I've read conflicting opinions on the interweb and not all filters are made equal, so I put it out there to you...with broadband CCD imaging of an emission nebula like the Tarantula, what colours should we see?
Dunk my personal opinion is that broadband images of the Tarantula should be colour balanced as heavily turquoise. Certainly if you shoot it in narrowband the Oiii will result in a bias towards turquoise naturally based on the location of the spectral lines.
This is more broadband I'm interested in, i.e. RGB. I collected some data at the weekend with my ZWO filter set and when I blend the channels the Tarantula comes out a nice shade of green
Does anyone know of a reference point that should be strong OIII? I took a bunch of subs in G and B of the same exposure time, so it'd be interesting to compare.
I guess it's one of those things that could vary slightly due to the QE of different cameras and transmittance of the filters
Looking at the bandpass profile of the ZWO filters I'm using, OIII is squarely in the green filter, which explains why it's strongly green. Looking at my exposures, the green:blue is about 2:1.
Any suggestions on a nice set of RGB filters that would give me good ol' teal/turquoise/insert shade here* ? Oh, and inexpensive
Any suggestions on a nice set of RGB filters that would give me good ol' teal/turquoise/insert shade here* ? Oh, and inexpensive
Use the ColorMask script for free, Dunk
I'm only half joking. You'll never get perfectly accurate colour from any set of filters because of variations in sensor QE, atmospheric extinction, etc. You're better off honing your colour calibration technique.
Appreciate what you say about the filters, but...makes me wonder if a filter set where G and B overlapped for OIII would give richer signal, or conversely, overblow it.

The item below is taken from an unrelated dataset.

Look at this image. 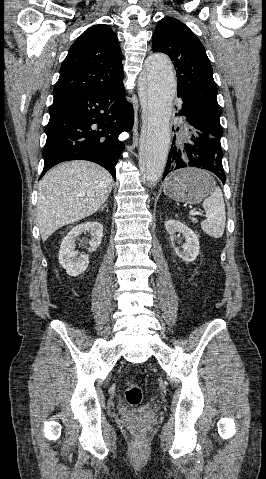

The purple should be the areas where the OIII and Ha are mixing. I'd expect this to differ from an unmodded DSLR which wouldn't let as much Ha through.
Still need to work at it a little more I think, but it's a start...
looking at the G and B channels, the signal is WAY stronger in the G - but I'm not sure if that's because it has double the pixels in the bayer matrix... - either way its probably 5x plus richer in G (total guess)
not sure that helps at all. of course its rare to have o3 just by itself so a light pollution filter/osc will likely give a different hue.
Last edited by rustigsmed; 07-12-2016 at 02:17 PM.
Appreciate what you say about the filters, but...makes me wonder if a filter set where G and B overlapped for OIII would give richer signal, or conversely, overblow it.
The ZWO filters do look pretty crappy in that regard. The Astrodon filters have a much nicer overlap at 500nm. I'll withdraw my previous comment.
looking at the G and B channels, the signal is WAY stronger in the G - but I'm not sure if that's because it has double the pixels in the bayer matrix... - either way its probably 5x plus richer in G (total guess)
not sure that helps at all. of course its rare to have o3 just by itself so a light pollution filter/osc will likely give a different hue.
Thanks Russ! That's a pretty interesting result. Can't wait for Eta Carinae to get higher in the sky.
It hadn't occurred to me to stick the filter wheel in front of a DSLR...I'll have to give that a try
Quote:
Originally Posted by RickS
The ZWO filters do look pretty crappy in that regard. The Astrodon filters have a much nicer overlap at 500nm. I'll withdraw my previous comment.
From what I've found so far, the Baader CCD and Astronomik Deep Sky both overlap at 500nm. The Astrodons apparently are too tall to fit in the ZWO filter wheel.